Once the most suitable model was chosen according to AUC metric, the optimal threshold needed to be identified. In this case, it was decided to prioritize correct detection of patients with a low possibility of hospitalization need or infectious complications, so they could be excluded from those needing healthcare resources. Thus, we needed to lower the threshold to achieve higher sensitivity. To evaluate the impact of the update, the Sensitivity, Specificity, Positive Predictive Value (PPV), and Negative Predictive Value (NPV) metrics were calculated.

2.12. Explainability

In order to deduce the most important set of features for the prediction and how they influence the prediction of a class, the SHAP package, which is based on cooperative game theory, was used. The resulting plot highlights the most relevant features, where each dot corresponds to a patient. The x-axis position indicates the magnitude and direction of the feature’s impact on the predicted outcome, while the color gradient reflects the feature value, with blue representing low values and red representing high values.

3. Results

3.1. Exploratory Data Analysis Results

The gender distribution of patients is balanced: 51.9% females and 48.1% males. The overall mean age is 54.5 ± 15.4 years, and the average Body Mass Index is 27.6 ± 5.8 kg/m2, which corresponds to slightly overweight individuals. Further results of the exploratory data analysis for numerical and categorical variables can be found in Table 1 and Table 2, respectively. To obtain the p-values for each feature in relation to the prediction label, a 95% confidence interval was used.

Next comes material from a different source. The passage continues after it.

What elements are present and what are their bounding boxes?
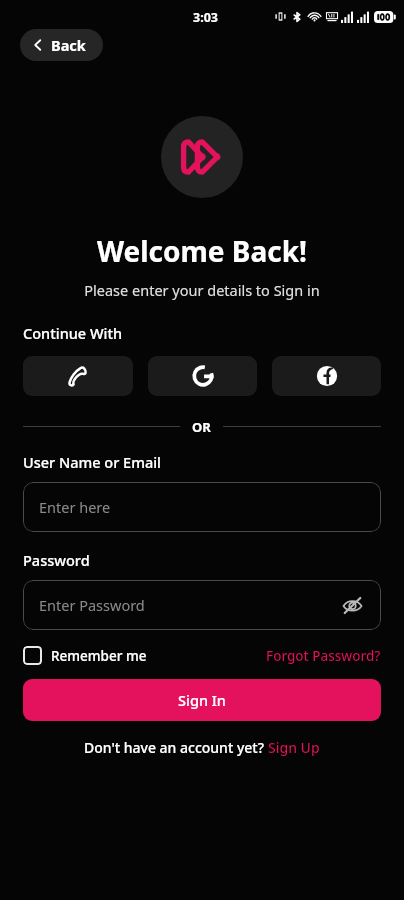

3.2. Hospitalization Need Predictive Model

Table 3 presents a comparison of the performance of the models with different architectures. The Random Forest model achieved the highest AUC metrics on both the validation and test sets, 0.726 and 0.736, respectively, and is therefore considered the most suitable approach. The ROC curves of the Random Forest model, together with their corresponding AUC values for the three dataset partitions, are shown in Figure 2.
Therefore, the threshold of the Random Forest model was moved from 0.5 to 0.29 to increase sensitivity, and the resulting confusion matrices and updated metrics can be observed in Figure 3 and Table 4, respectively. With this adjustment, a sensitivity of at least 90% was achieved. On average, 10 patients not requiring hospitalization could be correctly identified, potentially reducing the use of hospital resources. However, even with the lower threshold, some patients were still misclassified as not having complications: one in the validation set and two in the test set.

3.3. Hemorrhagic Complications Predictive Model

Table 5 presents a comparison of the performance of models for detecting patients with hemorrhagic complications. Since none of these models was able to achieve at least 70 AUC points in both the validation and test sets, it was concluded that, with the currently available data and models selected for this study, the objective of developing a model for predicting hemorrhagic complications cannot be accomplished.

3.4. Infectious Complications Predictive Model

A comparison of the performance of different models for predicting infectious complications is presented in Table 6. It can be noted that, as in case of the hospitalization need model, the most suitable architecture is Random Forest, with 0.799 and 0.735 AUC values for validation and test sets, respectively. The ROC curves of the Random Forest model, together with their corresponding AUC values for the three dataset partitions, are shown in Figure 4.
Once the best model was identified, the optimal decision threshold was adjusted. In this case, it was lowered from the default value of 0.5 to 0.15 in order to prioritize the correct identification of patients without infectious complications. The results can be observed in Figure 5 and Table 7. Similarly to the hospitalization need prediction model, lowering the threshold significantly reduced the number of patients incorrectly predicted as not having complications when, in fact, they did, which is highly critical in a clinical context. However, some false negatives still persist.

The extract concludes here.